In 2011, Ghanaian citizens viewed the discovery of offshore oil as a game changer for Ghana. The oil would provide an economic boost for the developing country and improve overall social welfare through increased revenues, jobs, and infrastructure projects. Yet, oil-led development is notorious for stagnating economic growth and harming overall development. This is known as the “Resource Curse”. Almost every African country attempting oil-led development falls under the curse. Take your pick of examples. There’s Angola, or Equatorial Guinea, or Nigeria. The World Bank even tried to break the curse in Chad and failed. Africa has yet to see a successful execution of oil-led development.
What factors contribute to successful use of oil as a means of development? Terry Karl attributes Norway’s success to strong governance and a diverse economy. Countries relying on oil for development need strong governance to avoid corruption and a misallocation of resources. You only have to look three countries over from Ghana to see an example of this. Nigeria is Africa’s largest exporter of oil, yet the general public sees almost none of the money. A diverse economy is necessary because of the fluctuating value of oil. If a country relies solely on oil its economy will directly fall and rise as the value of oil falls and rises. Look no further than Angola or Equatorial Guinea where oil and gas make up 98% and 95% of exports, respectively. Neither country has experienced economic stability or the developmental benefits of increased revenues.

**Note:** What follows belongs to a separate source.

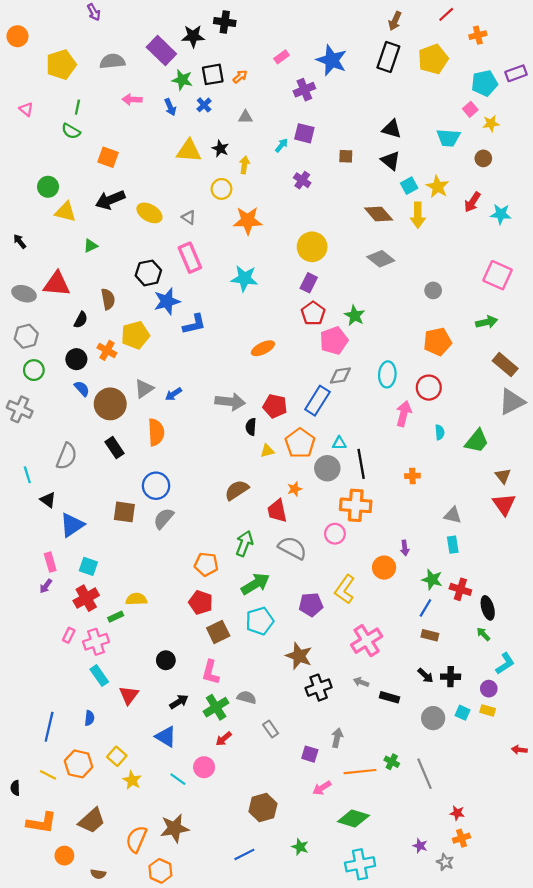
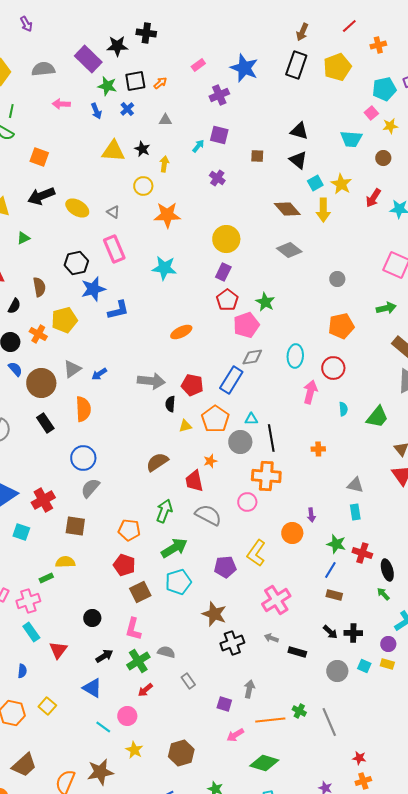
brown square: (124, 512) -> (75, 526), moved
red cross: (86, 598) -> (43, 500), moved
yellow star: (132, 780) -> (134, 750), moved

The development community still remains optimistic with Ghana. Many look to Ghana as an example of effective democracy in Africa. Ghana ranked 63rd on the Corruption Perception Index, the 6th highest of all African countries. Elections run smoothly and, more often than not, citizens turn to the justice system instead of violence to resolve conflicts. Ghana extends its good governance to its use of oil revenues. It passed the Revenue Management Act in 2011 as a new approach to oil-led development. The Act promises government transparency in its use of the oil money, with 30% of revenues going to savings and 70% towards development projects. It establishes oversight, regulations, and benchmarks for revenue distribution that the government is accountable to present to the public.

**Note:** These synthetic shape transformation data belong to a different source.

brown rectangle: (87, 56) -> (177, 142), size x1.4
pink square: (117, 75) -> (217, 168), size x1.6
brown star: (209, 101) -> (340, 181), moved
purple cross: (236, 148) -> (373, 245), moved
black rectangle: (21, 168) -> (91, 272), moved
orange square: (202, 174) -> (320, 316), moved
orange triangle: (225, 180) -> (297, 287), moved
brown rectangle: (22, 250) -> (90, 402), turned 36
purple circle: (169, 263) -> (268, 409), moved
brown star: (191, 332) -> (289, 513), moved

Compared to its counterparts, however, Ghana is in a better economic position to benefit from oil-led development. At the time of discovery, Ghana had a relatively diverse economy. Its largest export was gold, at 46%, followed by cocoa products at more than 30%. Ghana also had trading partners throughout Asia, Africa, Europe and the Americas. Since oil production began Ghana’s exports have grown from $7.5 billion in 2008 to $13.5 billion in 2012, but only $500 million is from oil. Ghana’s economic diversity means oil is a form of extra revenue instead of the basis of the country’s economy.
But Ghanaian citizens have yet to benefit from the oil revenues. The government made a promise to use the oil revenues for infrastructure improvements. But citizens have not seen the benefits of that investment. Is this another case of the resource curse? The government claims the reason citizens have not directly benefited is thanks to lower-than-expected revenues. Current oil production rates are half of what analysts expected but Ghana is working to improve its production capacity and could see $1 billion in revenues in the future. Perhaps this slow production rate is a blessing in disguise for Ghana. At full production Ghana’s oil will run dry in 20 years. At the current rate Ghana can instead find a way to refine its oil and use it towards other industries and create long-term economic benefits.
Ghana is still in the early stages of oil-led development but it is facing a crossroads. Will Ghana take advantage of its good political and economic standing and break the resource curse? Or will it succumb to the draw of high short-term revenues and become another cautionary tale concerning the pitfalls of oil discovery? Ghana’s success could serve as a model for future oil-led development, especially considering the recent oil discovery in Kenya and Uganda.